Saved entries
•••••

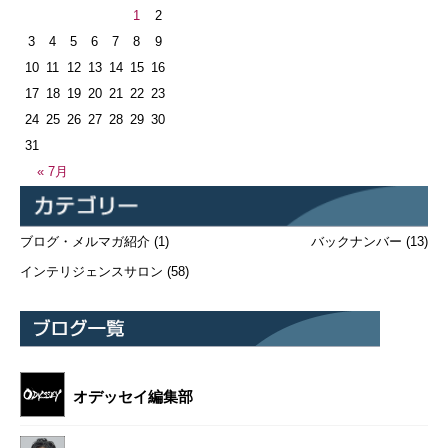
1
2
3
4
5
6
7
8
9
10
11
12
13
14
15
16
17
18
19
20
21
22
23
24
25
26
27
28
29
30
31
« 7月
ブログ・メルマガ紹介
(1)
バックナンバー
(13)
インテリジェンスサロン
(58)
オデッセイ編集部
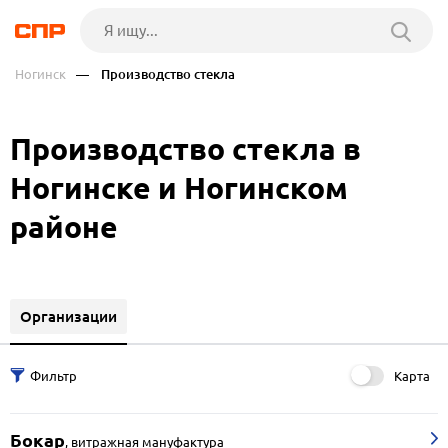
Ногинск
— Производство стекла
Производство стекла в
Ногинске и Ногинском
районе
Организации
Карта
Бокар
,
витражная мануфактура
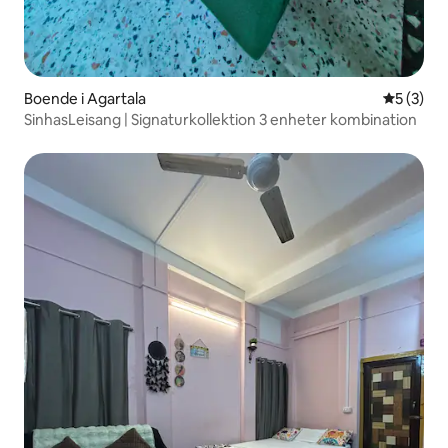
Boende i Agartala
5 av 5 i 
5 (3)
SinhasLeisang | Signaturkollektion 3 enheter kombination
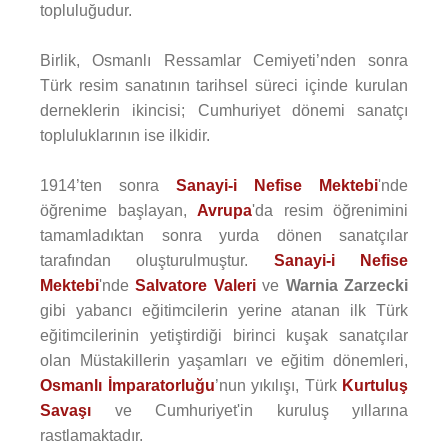
topluluğudur.
Birlik, Osmanlı Ressamlar Cemiyeti’nden sonra
Türk resim sanatının tarihsel süreci içinde kurulan
derneklerin ikincisi; Cumhuriyet dönemi sanatçı
topluluklarının ise ilkidir.
1914’ten sonra
Sanayi-i Nefise Mektebi
'nde
öğrenime başlayan,
Avrupa
'da resim öğrenimini
tamamladıktan sonra yurda dönen sanatçılar
tarafından oluşturulmuştur.
Sanayi-i Nefise
Mektebi
'nde
Salvatore Valeri
ve
Warnia Zarzecki
gibi yabancı eğitimcilerin yerine atanan ilk Türk
eğitimcilerinin yetiştirdiği birinci kuşak sanatçılar
olan Müstakillerin yaşamları ve eğitim dönemleri,
Osmanlı İmparatorluğu
’nun yıkılışı, Türk
Kurtuluş
Savaşı
ve Cumhuriyet'in kuruluş yıllarına
rastlamaktadır.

•••••

▶ _Work required_
Without including any pictures, repeat the records above exactly.

▶ _Written solution_
1
2
3
4
5
6
7
8
9
10
11
12
13
14
15
16
17
18
19
20
21
22
23
24
25
26
27
28
29
30
31
« 7月
ブログ・メルマガ紹介
(1)
バックナンバー
(13)
インテリジェンスサロン
(58)
オデッセイ編集部
Ногинск
— Производство стекла
Производство стекла в
Ногинске и Ногинском
районе
Организации
Карта
Бокар
,
витражная мануфактура
Boende i Agartala
5 av 5 i 
5 (3)
SinhasLeisang | Signaturkollektion 3 enheter kombination
topluluğudur.
Birlik, Osmanlı Ressamlar Cemiyeti’nden sonra
Türk resim sanatının tarihsel süreci içinde kurulan
derneklerin ikincisi; Cumhuriyet dönemi sanatçı
topluluklarının ise ilkidir.
1914’ten sonra
Sanayi-i Nefise Mektebi
'nde
öğrenime başlayan,
Avrupa
'da resim öğrenimini
tamamladıktan sonra yurda dönen sanatçılar
tarafından oluşturulmuştur.
Sanayi-i Nefise
Mektebi
'nde
Salvatore Valeri
ve
Warnia Zarzecki
gibi yabancı eğitimcilerin yerine atanan ilk Türk
eğitimcilerinin yetiştirdiği birinci kuşak sanatçılar
olan Müstakillerin yaşamları ve eğitim dönemleri,
Osmanlı İmparatorluğu
’nun yıkılışı, Türk
Kurtuluş
Savaşı
ve Cumhuriyet'in kuruluş yıllarına
rastlamaktadır.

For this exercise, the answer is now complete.